[Your objective]:
Leave the pictures out. Retype exactly the lines below from the one containing "Études de cas qui célèbrent" through the one containing "golu Maitenu Galli, glumicu", and no others.

** Opening Information supplied block **

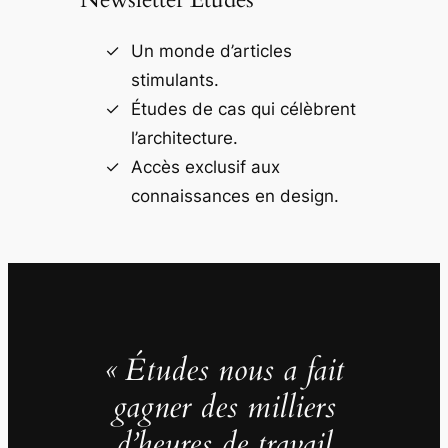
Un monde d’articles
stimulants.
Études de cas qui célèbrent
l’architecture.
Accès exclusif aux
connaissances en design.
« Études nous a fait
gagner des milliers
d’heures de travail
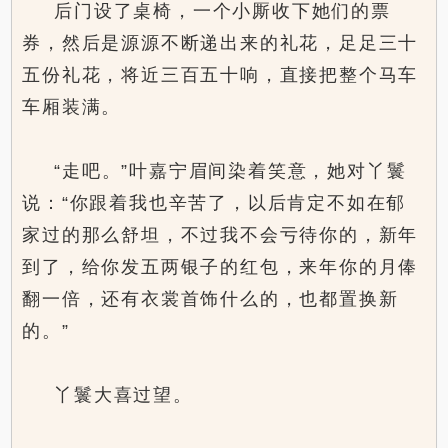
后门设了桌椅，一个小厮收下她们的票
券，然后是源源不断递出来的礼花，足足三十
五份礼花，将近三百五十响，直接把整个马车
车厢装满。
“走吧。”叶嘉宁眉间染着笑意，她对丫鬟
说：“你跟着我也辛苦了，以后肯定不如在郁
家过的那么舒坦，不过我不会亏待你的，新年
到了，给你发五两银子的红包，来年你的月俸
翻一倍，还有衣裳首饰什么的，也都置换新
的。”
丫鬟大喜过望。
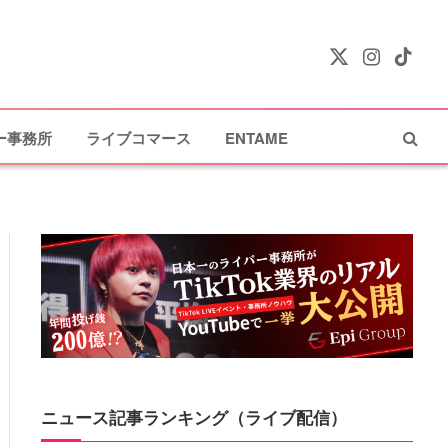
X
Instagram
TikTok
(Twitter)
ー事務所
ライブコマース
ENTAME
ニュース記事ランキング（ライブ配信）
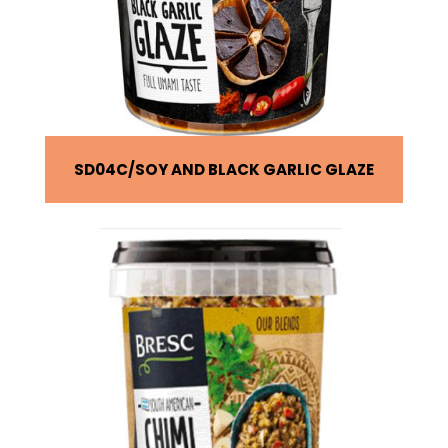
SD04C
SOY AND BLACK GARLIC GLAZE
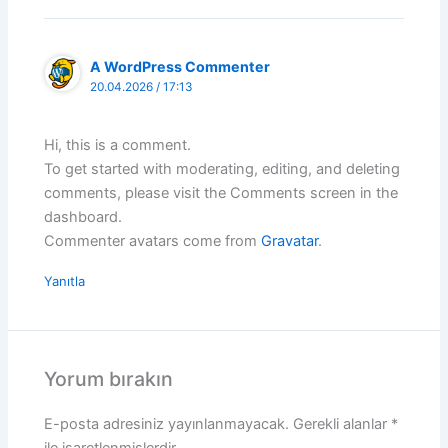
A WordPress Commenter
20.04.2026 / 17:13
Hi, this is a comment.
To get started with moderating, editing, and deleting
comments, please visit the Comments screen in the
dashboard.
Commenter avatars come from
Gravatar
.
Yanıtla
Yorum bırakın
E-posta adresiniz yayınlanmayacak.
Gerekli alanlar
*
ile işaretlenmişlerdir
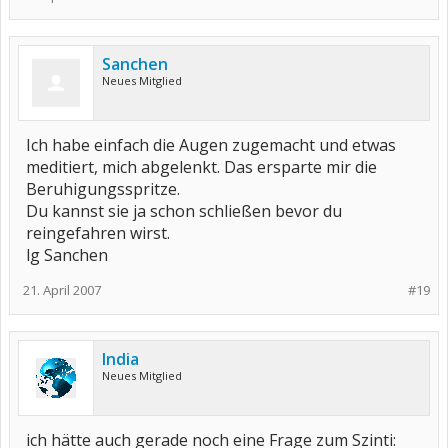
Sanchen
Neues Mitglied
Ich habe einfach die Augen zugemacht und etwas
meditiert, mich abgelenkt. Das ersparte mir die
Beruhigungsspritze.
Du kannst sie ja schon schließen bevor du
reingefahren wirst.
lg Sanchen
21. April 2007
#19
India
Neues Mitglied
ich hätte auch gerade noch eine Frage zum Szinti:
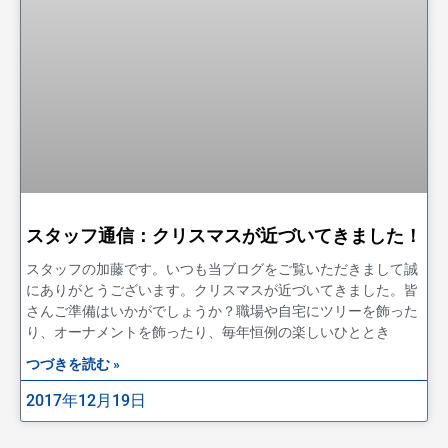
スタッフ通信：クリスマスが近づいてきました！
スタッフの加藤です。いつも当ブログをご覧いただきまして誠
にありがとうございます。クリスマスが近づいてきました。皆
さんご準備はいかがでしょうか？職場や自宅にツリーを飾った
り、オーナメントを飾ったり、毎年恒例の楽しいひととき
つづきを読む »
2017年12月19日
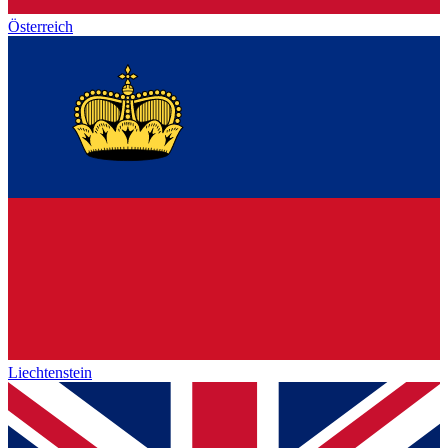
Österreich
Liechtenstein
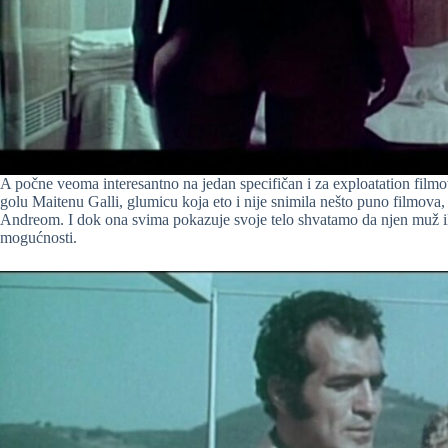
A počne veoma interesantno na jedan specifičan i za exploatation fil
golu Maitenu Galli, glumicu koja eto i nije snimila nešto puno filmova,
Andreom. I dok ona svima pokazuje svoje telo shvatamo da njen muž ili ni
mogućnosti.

** Closing Information supplied block **

[Exercise result]:
Études de cas qui célèbrent
l’architecture.
Accès exclusif aux
connaissances en design.
« Études nous a fait
gagner des milliers
d’heures de travail
后门设了桌椅，一个小厮收下她们的票
券，然后是源源不断递出来的礼花，足足三十
五份礼花，将近三百五十响，直接把整个马车
车厢装满。
“走吧。”叶嘉宁眉间染着笑意，她对丫鬟
说：“你跟着我也辛苦了，以后肯定不如在郁
家过的那么舒坦，不过我不会亏待你的，新年
到了，给你发五两银子的红包，来年你的月俸
翻一倍，还有衣裳首饰什么的，也都置换新
的。”
丫鬟大喜过望。
X
Instagram
TikTok
(Twitter)
ー事務所
ライブコマース
ENTAME
ニュース記事ランキング（ライブ配信）
SD04C
SOY AND BLACK GARLIC GLAZE
A WordPress Commenter
20.04.2026 / 17:13
Hi, this is a comment.
To get started with moderating, editing, and deleting
comments, please visit the Comments screen in the
dashboard.
Commenter avatars come from
Gravatar
.
Yanıtla
Yorum bırakın
E-posta adresiniz yayınlanmayacak.
Gerekli alanlar
*
ile işaretlenmişlerdir
Sanchen
Neues Mitglied
Ich habe einfach die Augen zugemacht und etwas
meditiert, mich abgelenkt. Das ersparte mir die
Beruhigungsspritze.
Du kannst sie ja schon schließen bevor du
reingefahren wirst.
lg Sanchen
21. April 2007
#19
India
Neues Mitglied
ich hätte auch gerade noch eine Frage zum Szinti:
スタッフ通信：クリスマスが近づいてきました！
スタッフの加藤です。いつも当ブログをご覧いただきまして誠
にありがとうございます。クリスマスが近づいてきました。皆
さんご準備はいかがでしょうか？職場や自宅にツリーを飾った
り、オーナメントを飾ったり、毎年恒例の楽しいひととき
つづきを読む »
2017年12月19日
Österreich
Liechtenstein
A počne veoma interesantno na jedan specifičan i za exploatation fil
golu Maitenu Galli, glumicu koja eto i nije snimila nešto puno filmova,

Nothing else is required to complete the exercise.